For these patients, doctors often prescribe the blood-thinning medication warfarin to reduce risk of stroke, but it is not well-tolerated by some patients and has a significant risk for bleeding complications.

WATCHMAN closes off an area of the heart called the left atrial appendage closure where harmful blood clots can form and then enter the bloodstream causing a stroke.  By closing off the LAA, the risk of stroke and other systemic embolization may be reduced and, over time, patients may be able to stop taking warfarin.

"This advanced technology provides physicians at the U-M with a breakthrough stroke risk reduction option for patients with this type of atrial fibrillation," says electrophysiologist Hakan Oral, M.D., professor of internal medicine and Director of the Arrhythmia Program at the University of Michigan. "It allows us to intervene at the source of the majority of stroke-causing blood clots in non-valvular AF."

The device is shaped like a parachute and implanted during a one-time minimally invasive procedure in an electrophysiology lab. WATCHMAN is intended for those whom warfarin therapy is risky.

Atrial fibrillation is the most common cardiac arrhythmia, resulting in a too fast or irregular heart rhythm among more than 5 million Americans.

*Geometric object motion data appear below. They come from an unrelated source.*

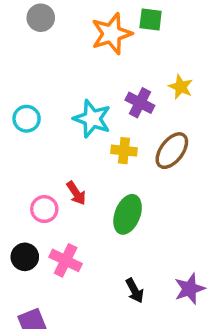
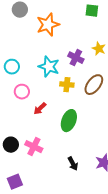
green square: (151, 19) -> (92, 11), moved
orange star: (112, 34) -> (48, 25), moved
red arrow: (76, 193) -> (40, 109), turned 80
pink circle: (44, 209) -> (22, 92), moved

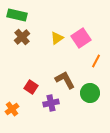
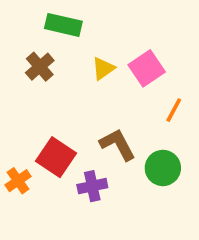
green rectangle: (17, 15) -> (63, 25), moved
red square: (31, 87) -> (56, 157), size x1.5
orange cross: (12, 109) -> (18, 181), moved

Danny Morris, 65, is the first U-M patient to receive the commercially released WATCHMAN device. He has been diagnosed with complex heart and kidney issues and has a history of bleeding complications while on long-term warfarin.

During clinical trials involving more than 2,400 patients and nearly 6,000 patient-years follow-up, WATCHMAN provided protection from disabling stroke, hemorragic stroke and cardiovascular death comparable to warfarin.

The Arrhythmia Program at the University of Michigan is an internationally known referral center for the management of complex arrhythmias. Each year the team of heart specialists performs a high volume of ablations and device procedures and along with the Center for Arrhythmia Research is moving forward the treatment of the most challenging and prevalent heart rhythm conditions.